The California Attorney General may have created an underground regulation when it updated the Frequently Asked Questions section of its website to establish a new standard of general application that requires businesses to honor privacy opt-out signals online. Although the regulation requiring global privacy controls was approved by the Office of Administrative Law in 2020, that regulation did not establish a technical standard, and doing so would require undergoing a rulemaking process.

Under the California Administrative Procedures Act (APA), a “regulation means every rule, regulation, order, or standard of general application adopted by any state agency to implement, interpret, or make specific the law enforced or administered by it, or to govern its procedure.” State agencies, with few exceptions, are required to adopt regulations following the procedures established within the APA. If a state agency issues, utilizes, enforces, or attempts to enforce a rule without following the APA, the rule is called an “underground regulation,” and state agencies are prohibited from enforcing underground regulations.

The attorney general’s CCPA regulations do not establish or contemplate a technical standard for global privacy opt-out signals. While the regulations ambiguously reference global privacy signals in general, there is no standard of general application established for the same.
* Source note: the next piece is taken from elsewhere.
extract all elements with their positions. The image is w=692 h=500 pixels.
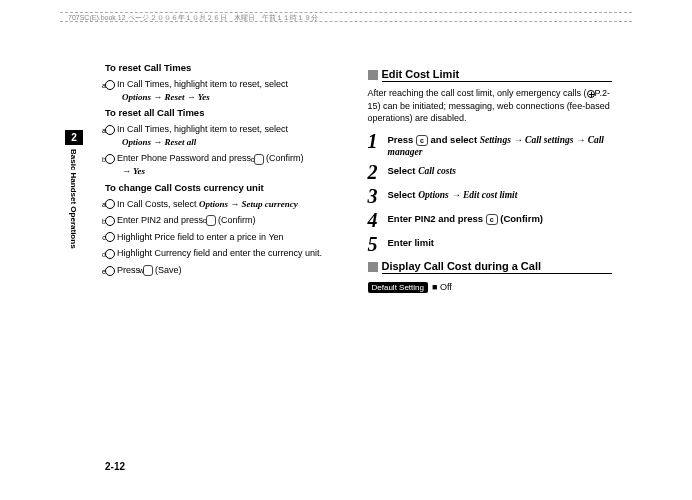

Recently, the California Attorney General issued a new technical standard of general application by making an update to its Frequently Asked Questions section on its website instead of undergoing rulemaking procedure under the APA. The Attorney General’s website endorses a third party product called Global Privacy Control (GPC) developed by a private company. User enabled global privacy controls (also called GPC signals) are third party programs that send signals out to the internet advising websites of your privacy settings. In theory, users would download a third party app or plugin to their computer and customize their preferences to be announced to the internet. As they browse online, the third party app would send signals to the websites a user visits telling them about their privacy preferences. But just like your TV remote doesn’t work on your DVR, and your cable remote doesn’t work on your Apple TV, not all remotes and not all receivers are made the same. There is a lot of diversity among products, just like there is a lot of diversity among websites, and one signal made by one company will not automatically work across the internet. This is because no technical standard exists. The Attorney General therefore created a technical standard where one did not previously exist, and simultaneously stated on its website that the privately developed GPC product “must be honored by covered businesses as a valid consumer request to stop the sale of information.” (oag.ca.gov/privacy/ccpa).

Demonstrably, the Attorney General’s establishing of a new technical standard here falls under the definition of a “regulation” under the APA because it is a standard of general application adopted by the Attorney General to implement the California Consumer Privacy Act, which noticeably makes no mention of global privacy controls or opt-out signals. But because the Attorney General created this new standard by updating the Frequently Asked Questions section of its website instead of following the notice and feedback procedures outlined in the APA, the GPC regulation could be considered an underground, and therefore unenforceable regulation under the law.